Der vom Kind am 7. April 2015 gestellte Antrag geht inhaltlich nicht auf das Wieder-in-Geltung-Setzen ein; inhaltlich ist er als Neuantrag auf Titelvorschüsse zu werten.
Entscheidend ist daher die bereits im Rekurs des Bundes angesprochene Frage, ob der vom Kind am 7. April 2015 gestellte Antrag den Erfordernissen eines Neuantrags entspricht; ist dies nicht der Fall, wäre ein Verbesserungsverfahren einzuleiten (§ 10 Abs 4 AußStrG).
Der Antrag auf Gewährung von Vorschüssen muss weder den begehrten Beginn, noch eine gewünschte Dauer der Bevorschussung enthalten und ist in diesem Fall so zu verstehen, dass die Bewilligung zum frühestmöglichen Zeitpunkt für die längst mögliche Dauer begehrt wird. Bestimmt oder bestimmbar muss dem Antrag die begehrte Vorschusshöhe zu entnehmen sein (§ 5 UVG).

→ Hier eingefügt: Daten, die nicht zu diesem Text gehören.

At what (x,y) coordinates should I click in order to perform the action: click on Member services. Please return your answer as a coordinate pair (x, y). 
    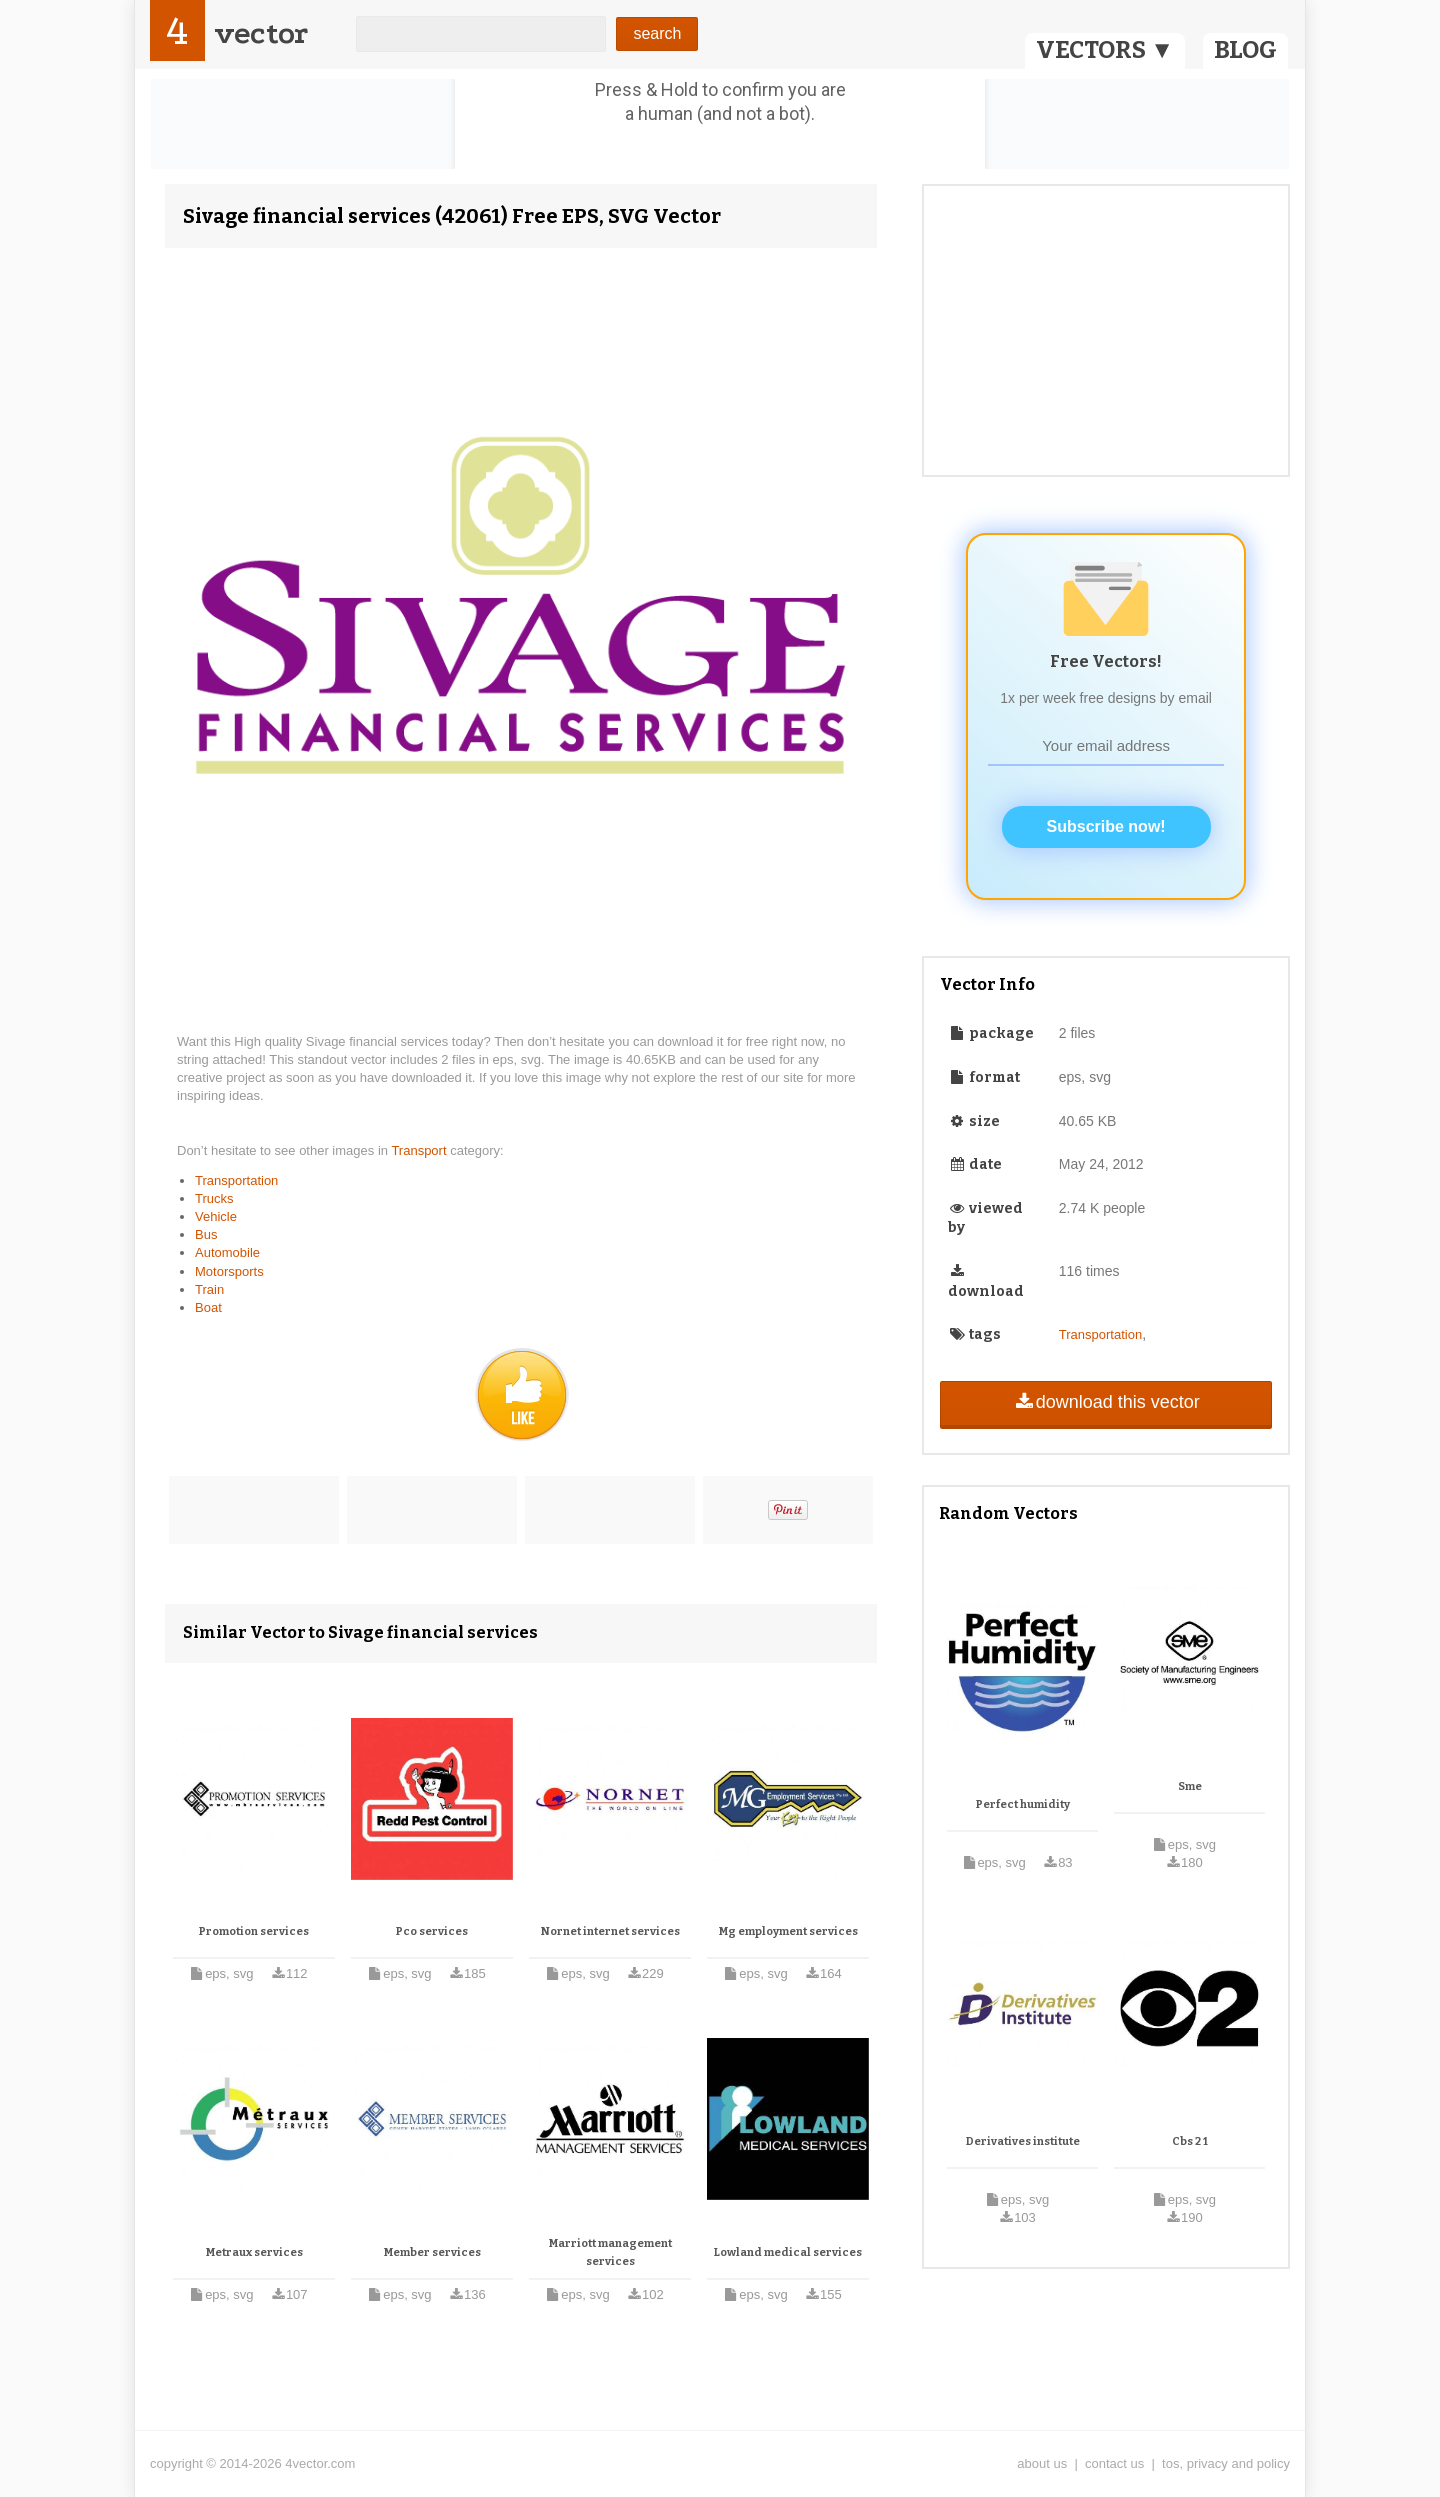     Looking at the image, I should click on (432, 2252).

Gem § 11 Abs 2 UVG hat der Antragsteller die Voraussetzungen für Vorschussgewährung primär durch den Inhalt der Pflegschaftsakten, durch Urkunden oder sonst auf einfache Weise nachzuweisen. In zweiter Linie, also subsidiär zum einfachen Nachweis sind die Gewährungsvoraussetzungen durch eine der Wahrheit entsprechende Erklärung des Vertreters des Kindes glaubhaft zu machen.
Im vorliegenden Fall wurde eine solche Erklärung abgegeben. Hinsichtlich der Antragsbehauptungen, warum der Anspruch auf Vorschüsse begründet sei, wurde auf den früheren Antrag verwiesen; im Vergleich zu diesem sei keine Änderung der persönlichen und finanziellen Verhältnisse beim Vater eingetreten. Im Rahmen der vom Erstgericht aufgetragenen Verbesserung wurde die Behauptung aufgestellt, dass das aufgrund der Exekutionsbewilligung vom 2. 10. 2012 erworbene Pfandrecht an der Forderung auf Geldleistungen gegenüber dem Arbeitsmarktservice wieder wirksam geworden sei; ein anderer Arbeitgeber scheine im Ergebnis der Abfrage beim Hauptverband der Sozialversicherungsträger nicht auf.
Bei der gebotenen unformalistischen Betrachtungsweise sind dem Antrag die erforderlichen Informationen zu entnehmen, insbesondere auch, dass gegen den Vater zur Hereinbringung des laufenden Unterhalts ein Exekutionsverfahren mit dem Arbeitsmarktservice als Drittschuldner eingeleitet wurde; dieses ist noch immer anhängig, wobei das Pfandrecht an der Bezugsforderung wieder wirksam geworden ist.
Auch wenn das gesetzgeberische Ziel des FamRÄG zweifellos auf die Verbesserung der Auszahlungskontinuität gerichtet war, kommt es für die hier zu beurteilende Frage nicht auf die vom Rekursgericht als entscheidend angesehene ununterbrochene Vorschussgewährung an.